Default elements for policy-based VPNs

There are several default elements for policy-based VPN configuration.

Table 1. Default elements for policy-based VPN configuration
Element type Default elements
Certificates The Internal RSA CA for Gateways VPN Certificate Authority element represents the Management Server’s internal RSA certificate authority. You can use the element to define certificate trust relationships if you configure other CAs in the SMC.
Connection Types The default Connection Type elements represent the Active, Aggregate, and Standby modes for endpoints in a Multi-Link configuration.
Gateways The predefined VPN Client gateway element that represents VPN clients, including the Stonesoft VPN Client and third-party VPN clients. You can change the Gateway Profile associated with this default element.
Gateway Profiles Several different Gateway Profiles are included for different Firewall/VPN and Stonesoft VPN Client versions. With third-party VPN devices, you can use the Default (All Capabilities) profile, which enables all options. You can also create a more restrictive profile yourself for better automatic configuration validation.
Gateway Settings Gateway Default Settings is a predefined Gateway Settings element that contains the default recommended settings for most environments.

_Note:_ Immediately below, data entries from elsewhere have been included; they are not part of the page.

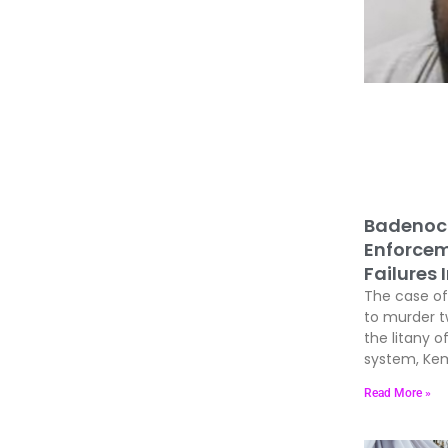
Badenoc
Enforcem
Failures 
The case of 
to murder 
the litany of
system, Kem
Read More »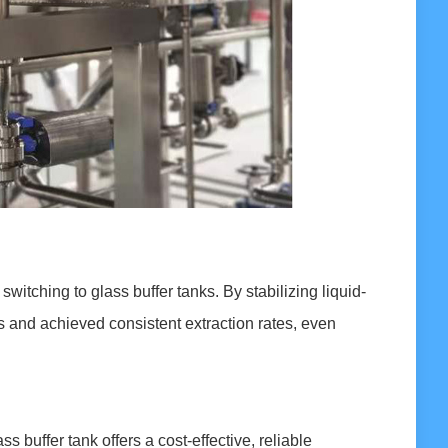
switching to glass buffer tanks. By stabilizing liquid-
 and achieved consistent extraction rates, even
s buffer tank offers a cost-effective, reliable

Each firewall has settings that are common to all VPNs the firewall establishes, set in the Gateway Settings element. These settings are mostly for performance tuning. Usually there is no need to change them at all. If there is some particular need to change the settings, you must create a custom Gateway Setting element. You cannot edit the Gateway Default Settings system element.

VPN Profiles The predefined VPN Profiles are provided to allow you to quickly try out VPNs without creating a VPN Profile yourself.
  • The VPN-A Suite VPN Profile contains the VPN settings specified for the cryptographic suite “VPN-A” in RFC 4308.
  • The Suite-B-GCM-128 and Suite-B-GCM-256 VPN Profiles contain the VPN settings specified for the respective cryptographic suites in RFC 6379.
  • The iOS Suite VPN Profile contains only iOS-compatible encryption algorithms and protocols. For example, iOS VPN clients only support IKEv1 key exchange, which must be enabled in the profile.

The predefined VPN Profiles also allow you to change settings that are not specified in RFC 4308 and RFC 6379. You might need to adjust the settings to achieve a valid VPN in some configurations.